‘Dangerous’ Woolworths display complaint sparks debate

Brooke Rolfe
·News Reporter
·4-min read

Questions have been raised over a dangerous item sold at Woolworths being displayed in a position easily accessible to children when they're being wheeled in a trolley.

A worried mum reported her concerns online after paying a visit to the Ashwood store in Victoria on Saturday, where she noticed button batteries on a carousel at her toddler's eye level.

In referenced to rules set to be mandated in 2022 requiring the batteries to be sold in child resistant packaging, the mum called on the supermarket to recognise the potential danger they posed to young visitors.

"I was shocked to discover today that Woolworths display these at a very accessible height to children - next to chocolates," she wrote.

Woolworths store pictured.
Woolworths has been confronted over its display of button batteries. Source: Getty Images

"My son could easily have reached out and grabbed these whilst sitting in one of your trolleys."

She expressed her heightened concern after watching an episode of ABC's Australian Story, which detailed the deaths of young children caused by swallowing the small circular batteries.

"Kids are visual, opportunistic predators.
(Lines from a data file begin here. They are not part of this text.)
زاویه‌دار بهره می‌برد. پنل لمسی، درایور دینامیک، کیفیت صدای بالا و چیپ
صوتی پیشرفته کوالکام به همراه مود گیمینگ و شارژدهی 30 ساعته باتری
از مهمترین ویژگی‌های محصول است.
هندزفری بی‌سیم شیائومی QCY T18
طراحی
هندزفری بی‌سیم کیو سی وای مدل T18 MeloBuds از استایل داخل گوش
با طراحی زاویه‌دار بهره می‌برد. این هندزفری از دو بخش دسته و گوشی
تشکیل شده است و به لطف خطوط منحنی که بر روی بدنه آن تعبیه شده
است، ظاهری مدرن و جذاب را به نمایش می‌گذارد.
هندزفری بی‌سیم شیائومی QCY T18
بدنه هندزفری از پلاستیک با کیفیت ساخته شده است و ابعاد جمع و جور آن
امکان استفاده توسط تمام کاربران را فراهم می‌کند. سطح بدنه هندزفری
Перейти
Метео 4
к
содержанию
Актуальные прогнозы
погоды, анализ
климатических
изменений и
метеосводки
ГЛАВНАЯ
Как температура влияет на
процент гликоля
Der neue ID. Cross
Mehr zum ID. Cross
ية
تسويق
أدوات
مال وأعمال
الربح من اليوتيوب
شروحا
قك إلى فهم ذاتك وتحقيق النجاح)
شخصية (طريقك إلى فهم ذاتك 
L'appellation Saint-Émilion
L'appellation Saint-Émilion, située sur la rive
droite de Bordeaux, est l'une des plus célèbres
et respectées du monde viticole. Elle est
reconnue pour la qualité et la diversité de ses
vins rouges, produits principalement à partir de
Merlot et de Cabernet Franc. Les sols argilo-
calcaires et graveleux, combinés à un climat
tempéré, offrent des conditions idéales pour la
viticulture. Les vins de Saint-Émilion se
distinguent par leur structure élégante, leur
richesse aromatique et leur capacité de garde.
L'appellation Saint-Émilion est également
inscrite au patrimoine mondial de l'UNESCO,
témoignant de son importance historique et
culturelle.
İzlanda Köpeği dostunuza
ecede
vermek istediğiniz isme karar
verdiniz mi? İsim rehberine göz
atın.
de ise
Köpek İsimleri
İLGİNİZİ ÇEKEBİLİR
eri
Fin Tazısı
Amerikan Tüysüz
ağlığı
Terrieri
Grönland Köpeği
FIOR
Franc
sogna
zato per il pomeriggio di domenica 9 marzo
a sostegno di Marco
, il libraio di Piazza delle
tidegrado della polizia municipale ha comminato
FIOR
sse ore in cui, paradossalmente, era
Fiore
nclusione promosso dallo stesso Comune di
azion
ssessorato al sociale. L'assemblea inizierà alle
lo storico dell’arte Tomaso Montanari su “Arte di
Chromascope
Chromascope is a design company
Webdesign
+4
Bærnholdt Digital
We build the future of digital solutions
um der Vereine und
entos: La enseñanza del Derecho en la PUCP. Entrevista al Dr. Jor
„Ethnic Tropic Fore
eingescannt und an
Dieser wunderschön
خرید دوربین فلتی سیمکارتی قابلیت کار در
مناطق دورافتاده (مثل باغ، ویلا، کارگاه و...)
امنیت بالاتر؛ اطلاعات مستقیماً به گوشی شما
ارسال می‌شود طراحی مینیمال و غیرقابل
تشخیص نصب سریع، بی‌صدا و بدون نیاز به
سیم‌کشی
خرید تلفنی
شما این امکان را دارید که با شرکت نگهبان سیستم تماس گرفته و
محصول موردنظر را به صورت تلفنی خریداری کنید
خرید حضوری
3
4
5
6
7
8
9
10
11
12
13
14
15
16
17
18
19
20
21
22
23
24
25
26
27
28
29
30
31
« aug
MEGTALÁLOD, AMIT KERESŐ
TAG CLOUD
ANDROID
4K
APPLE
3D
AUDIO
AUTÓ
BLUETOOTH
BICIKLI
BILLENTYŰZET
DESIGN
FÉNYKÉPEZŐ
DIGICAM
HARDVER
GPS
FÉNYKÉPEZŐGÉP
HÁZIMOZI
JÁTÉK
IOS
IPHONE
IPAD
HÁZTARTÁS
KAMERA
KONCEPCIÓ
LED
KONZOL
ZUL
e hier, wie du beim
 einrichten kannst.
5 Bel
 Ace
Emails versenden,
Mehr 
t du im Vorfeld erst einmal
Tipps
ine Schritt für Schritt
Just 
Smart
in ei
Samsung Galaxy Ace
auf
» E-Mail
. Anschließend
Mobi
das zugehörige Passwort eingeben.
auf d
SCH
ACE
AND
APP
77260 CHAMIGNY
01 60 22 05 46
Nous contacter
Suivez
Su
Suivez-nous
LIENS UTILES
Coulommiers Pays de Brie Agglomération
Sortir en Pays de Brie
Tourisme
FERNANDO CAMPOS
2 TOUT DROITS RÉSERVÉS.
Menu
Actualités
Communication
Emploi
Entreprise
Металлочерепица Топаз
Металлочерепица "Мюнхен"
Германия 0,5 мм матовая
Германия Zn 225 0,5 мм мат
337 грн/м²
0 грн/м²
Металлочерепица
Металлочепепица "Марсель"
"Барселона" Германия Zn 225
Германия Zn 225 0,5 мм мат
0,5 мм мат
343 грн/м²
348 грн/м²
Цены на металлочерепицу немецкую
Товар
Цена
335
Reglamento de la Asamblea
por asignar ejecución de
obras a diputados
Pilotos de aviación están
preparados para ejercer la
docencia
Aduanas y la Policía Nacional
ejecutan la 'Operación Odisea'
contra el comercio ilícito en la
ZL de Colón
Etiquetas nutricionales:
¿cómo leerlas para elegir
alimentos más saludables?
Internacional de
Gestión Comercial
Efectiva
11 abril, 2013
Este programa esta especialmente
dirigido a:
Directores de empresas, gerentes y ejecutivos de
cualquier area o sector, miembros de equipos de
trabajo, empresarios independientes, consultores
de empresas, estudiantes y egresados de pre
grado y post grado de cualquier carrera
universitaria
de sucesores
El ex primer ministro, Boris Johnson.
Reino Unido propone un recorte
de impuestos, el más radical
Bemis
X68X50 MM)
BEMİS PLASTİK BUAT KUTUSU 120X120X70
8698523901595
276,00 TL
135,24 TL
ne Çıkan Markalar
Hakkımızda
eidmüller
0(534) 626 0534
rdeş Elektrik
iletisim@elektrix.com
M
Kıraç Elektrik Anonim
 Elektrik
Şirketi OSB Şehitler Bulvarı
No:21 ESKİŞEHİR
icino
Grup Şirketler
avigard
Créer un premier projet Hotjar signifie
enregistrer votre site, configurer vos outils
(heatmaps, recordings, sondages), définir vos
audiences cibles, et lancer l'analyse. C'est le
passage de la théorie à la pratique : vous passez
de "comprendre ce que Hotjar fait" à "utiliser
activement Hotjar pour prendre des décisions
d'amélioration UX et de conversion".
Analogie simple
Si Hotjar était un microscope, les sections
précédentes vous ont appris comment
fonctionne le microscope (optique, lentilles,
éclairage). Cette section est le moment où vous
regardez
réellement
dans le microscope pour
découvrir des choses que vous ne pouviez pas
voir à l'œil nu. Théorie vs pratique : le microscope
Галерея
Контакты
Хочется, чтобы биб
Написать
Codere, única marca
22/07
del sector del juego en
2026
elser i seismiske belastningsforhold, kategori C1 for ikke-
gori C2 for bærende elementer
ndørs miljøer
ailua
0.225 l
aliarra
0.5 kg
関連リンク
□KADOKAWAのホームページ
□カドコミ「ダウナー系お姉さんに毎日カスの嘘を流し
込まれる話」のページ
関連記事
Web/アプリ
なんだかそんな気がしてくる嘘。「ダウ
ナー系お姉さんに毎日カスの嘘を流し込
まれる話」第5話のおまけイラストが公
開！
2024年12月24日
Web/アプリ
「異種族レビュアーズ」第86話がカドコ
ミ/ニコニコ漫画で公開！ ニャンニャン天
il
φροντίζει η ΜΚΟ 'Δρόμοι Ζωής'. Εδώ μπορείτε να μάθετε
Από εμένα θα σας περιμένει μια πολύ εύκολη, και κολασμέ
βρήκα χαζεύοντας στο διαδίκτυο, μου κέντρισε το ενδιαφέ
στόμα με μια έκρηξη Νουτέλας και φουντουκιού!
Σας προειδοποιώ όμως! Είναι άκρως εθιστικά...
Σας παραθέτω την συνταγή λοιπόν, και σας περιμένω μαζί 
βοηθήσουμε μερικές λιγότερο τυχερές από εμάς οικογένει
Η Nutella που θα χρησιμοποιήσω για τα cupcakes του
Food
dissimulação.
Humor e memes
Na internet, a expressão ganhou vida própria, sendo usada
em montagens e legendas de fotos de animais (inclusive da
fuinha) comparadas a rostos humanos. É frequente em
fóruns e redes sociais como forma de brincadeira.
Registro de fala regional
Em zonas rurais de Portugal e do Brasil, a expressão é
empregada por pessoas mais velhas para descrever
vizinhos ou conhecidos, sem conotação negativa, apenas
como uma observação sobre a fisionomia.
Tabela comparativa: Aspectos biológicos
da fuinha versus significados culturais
They will grab and swallow anything," Dr Ruth Barker, a paediatrician at the Queensland Injury Surveillance Unit, told the program.

A Woolworths spokesperson told Yahoo News Australia that there had been "no safety incidents with button batteries" in any of their stores, but they they will now assess whether they "need to introduce any additional safeguards with this feedback in mind".

About 20 children nationally were presenting to emergency departments after swallowing button batteries, according to Product Safety Australia.

Once swallowed, the charge of button batteries become activated by the fluid in the esophagus and begins bubbling and produces sodium hydroxide - the same chemical used in oven cleaner.

The caustic product the begins to eat through the tissue inside the body and can cause serious illness, and potentially death.

Three children have died in Australia from swallowing a button battery, the dangers of which shaped an ACCC investigation beginning in 2019.

The introduction of four new button battery related mandatory safety and information standards were announced as a result in December 2020, including rules requiring improvements in the security of the packaging.

Child in trolley inside Woolworths next to button batteries.
A mum argued the button battery display could be dangerous for children. Source: Facebook

From June 2022, packaging or containers used to sell button batteries must be child-resistant in accordance with specified compliance tests.

Manufacturers were given an 18 month transition period to allow for design changes to take place.

Mum sparks fiery debate online

The Woolworths shopper argued the retailer should be proactive in the meantime to prevent a child being harmed.

"It’s not known how the children who have died came into contact with the batteries. Please do your bit to help keep our children safe and display these more securely," she wrote.

While some agreed Woolworths should move the products to an area children can't access, others accused the mum of over-reacting.

"Kids are quick, and meanwhile you’re occupied putting your items thru the checkout. They obviously don’t have kids. If Woolies put a bottle of bleach in the cold drink shelves at the checkout would all the nasties think that was okay?," one shopper responded.

Woolworths shopping carts are seen at a store in Double Bay in Sydney.
A Woolworths spokesperson has said that the retail giant will assess how they display button batteries following the complaint. Source: AAP

Others accused the woman of being dramatic and argued Woolworths weren't doing anything wrong.

"It is completely irrelevant that the batteries are easy to open at this point in time, when, as you have stated, the law does not come into effect until June next year," one wrote.

"I'm a grown adult and those batteries give me issues getting open. Your unsupervised child won't get into them," another said.

Woolworths to assess risks of battery display

A Woolworths spokesperson said the retail giant "treats safety concerns seriously".

"We thank the customer for sharing this feedback," they said in a statement.

"Like many retailers, we’ve been displaying button batteries this way for many years. Thankfully, we’ve never had any safety incidents with button batteries in our stores.

"However, we’ll assess whether we need to introduce any additional safeguards with this feedback in mind."